:: Aim of the exercise ::
Among the records below, find each line bearing the word "Steuerungskreis" and copy it.

==================================================

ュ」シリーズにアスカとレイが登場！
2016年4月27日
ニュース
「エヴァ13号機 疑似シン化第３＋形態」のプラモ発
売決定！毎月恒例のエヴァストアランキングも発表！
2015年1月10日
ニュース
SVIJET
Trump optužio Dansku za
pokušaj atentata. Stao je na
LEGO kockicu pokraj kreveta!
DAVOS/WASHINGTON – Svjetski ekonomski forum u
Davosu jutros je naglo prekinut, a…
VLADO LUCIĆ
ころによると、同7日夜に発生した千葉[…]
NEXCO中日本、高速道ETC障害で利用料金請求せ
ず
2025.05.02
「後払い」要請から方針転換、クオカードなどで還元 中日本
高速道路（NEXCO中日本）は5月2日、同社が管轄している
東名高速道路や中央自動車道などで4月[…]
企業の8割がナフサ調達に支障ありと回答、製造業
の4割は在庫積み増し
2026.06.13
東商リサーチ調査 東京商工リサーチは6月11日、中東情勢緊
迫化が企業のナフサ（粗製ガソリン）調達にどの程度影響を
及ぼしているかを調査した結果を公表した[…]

==================================================

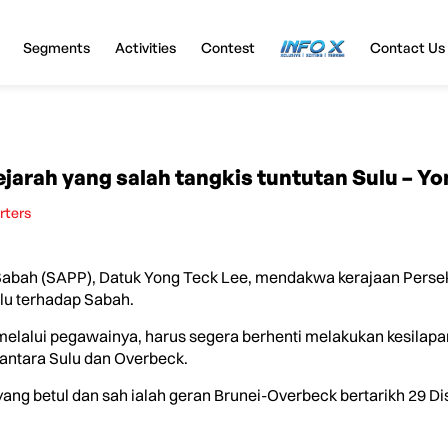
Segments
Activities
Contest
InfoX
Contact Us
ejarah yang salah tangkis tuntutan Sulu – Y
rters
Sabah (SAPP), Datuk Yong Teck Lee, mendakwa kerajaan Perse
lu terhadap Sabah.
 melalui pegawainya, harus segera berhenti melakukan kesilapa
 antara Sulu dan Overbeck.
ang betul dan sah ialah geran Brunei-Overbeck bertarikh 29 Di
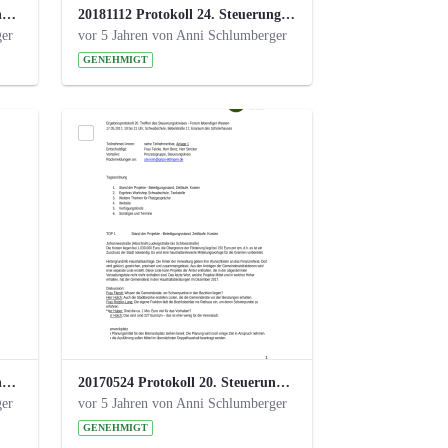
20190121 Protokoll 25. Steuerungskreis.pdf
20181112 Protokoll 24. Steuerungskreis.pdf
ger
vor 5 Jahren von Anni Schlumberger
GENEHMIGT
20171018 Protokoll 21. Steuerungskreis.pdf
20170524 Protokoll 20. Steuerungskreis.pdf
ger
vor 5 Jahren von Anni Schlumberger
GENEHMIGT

==================================================

:: Exercise output ::
20190121 Protokoll 25. Steuerungskreis.pdf
20181112 Protokoll 24. Steuerungskreis.pdf
20171018 Protokoll 21. Steuerungskreis.pdf
20170524 Protokoll 20. Steuerungskreis.pdf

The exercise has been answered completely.